Management is now shifting its focus to rebuilding inventory with new ranges, further optimisation of processes and operations, and expanding the Mighty Ape verticals.
“The company intends to achieve this through the One Group Strategy, which will replicate the successful Kogan.com operating model across Mighty Ape, prioritising platform-based sales, to drive scalable, capital-light profitability,” the group reported.
“Management enters the second half of FY26 confident in the business reset, yet maintains a conservative outlook given ongoing New Zealand economic headwinds and continuing internal optimisations in the Mighty Ape business.”
For the first half, Mighty Ape’s total revenue was down 25 per cent to $55.2 million, with gross sales down 9 per cent to $70.8 million. The marketplace’s gross profit for the half was also down by 29 per cent to $14.5 million, with net profit after tax (NPAT) and adjusted earnings before interest, tax, depreciation and amortisation (EBITDA) in the red.
The struggles in top-line metrics continued in the second half, with January 2026 gross sales for Mighty Ape down 13.3 per cent on the same time last year, with its revenue down 32.2 per cent.
Kogan.com revenue, meanwhile, was up 17 per cent to $232 million in the first half, gross profit up 16 per cent to $99.7 million and NPAT up 16 per cent to $12 million.
The Kogan marketplace’s gross sales remained elevated in January 2026, up 12.7 per cent, with its revenue up 18.2 per cent.
“Kogan.com’s consistent focus on delivering value to our growing customer base is driving significant momentum across our business,” Ruslan Kogan said. “Our platform’s strength allows us to continuously improve the shopping experience and deliver increasing value for our customers.

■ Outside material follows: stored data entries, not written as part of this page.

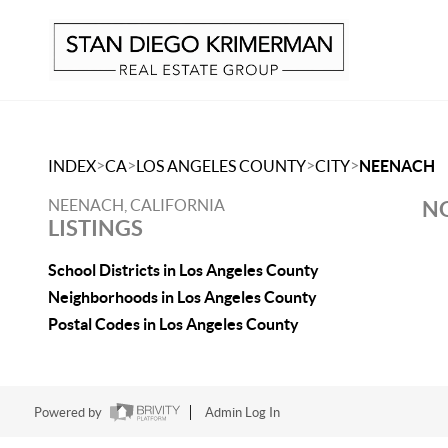
>
>
>
>
INDEX
CA
LOS ANGELES COUNTY
CITY
NEENACH
NEENACH, CALIFORNIA
NO
LISTINGS
School Districts in Los Angeles County
Neighborhoods in Los Angeles County
Postal Codes in Los Angeles County
Powered by
Admin Log In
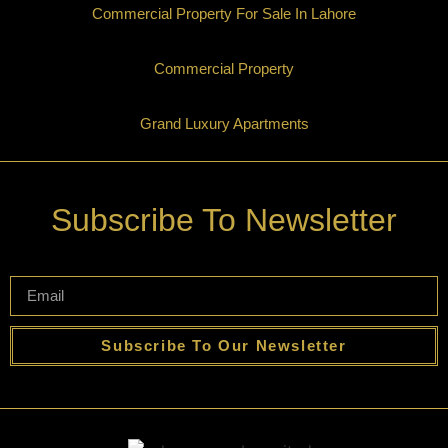
Commercial Property For Sale In Lahore
Commercial Property
Grand Luxury Apartments
Subscribe To Newsletter
Subscribe To Our Newsletter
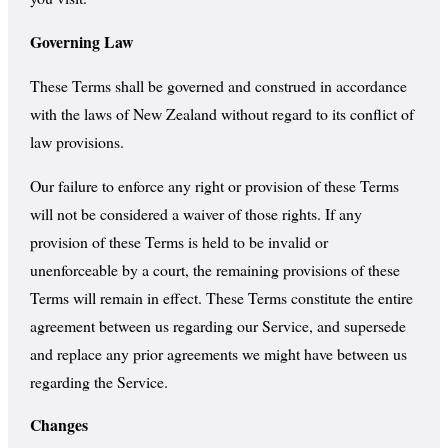
Governing Law
These Terms shall be governed and construed in accordance
with the laws of New Zealand without regard to its conflict of
law provisions.
Our failure to enforce any right or provision of these Terms
will not be considered a waiver of those rights. If any
provision of these Terms is held to be invalid or
unenforceable by a court, the remaining provisions of these
Terms will remain in effect. These Terms constitute the entire
agreement between us regarding our Service, and supersede
and replace any prior agreements we might have between us
regarding the Service.
Changes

“We are very pleased with our ability to grow and serve over 3 million active customers. This dedication to value resonated during the crucial Christmas trading months of November and December. By helping millions of shoppers stretch their holiday budgets, we achieved a 35 per cent increase in adjusted EBITDA over the period.”
Ruslan added that the broader economic environment remains challenging for many households.

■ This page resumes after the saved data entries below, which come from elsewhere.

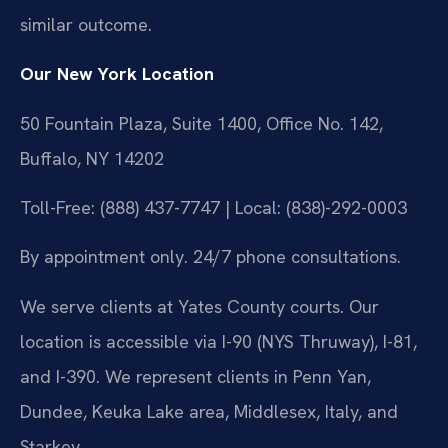
similar outcome.
Our New York Location
50 Fountain Plaza, Suite 1400, Office No. 142,
Buffalo, NY 14202
Toll-Free: (888) 437-7747 | Local: (838)-292-0003
By appointment only. 24/7 phone consultations.
We serve clients at Yates County courts. Our
location is accessible via I-90 (NYS Thruway), I-81,
and I-390. We represent clients in Penn Yan,
Dundee, Keuka Lake area, Middlesex, Italy, and
Starkey.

“In times like these, customers gravitate towards trusted brands that consistently deliver value,” he said. “The Kogan Group is well positioned in this regard, having built its reputation on providing marketing leading prices, supporting customers with unbeatable value that makes everyday shopping more affordable.”
Considering this, Kogan Group is projecting its adjusted EBITDA margins will hit between 6 per cent and 9 per cent in FY26, with the “strong first-half performance enabling the business to invest in growth initiatives, while weathering any economic headwinds in New Zealand.”
The company is also expecting a return to positive performance in Mighty Ape in the second half.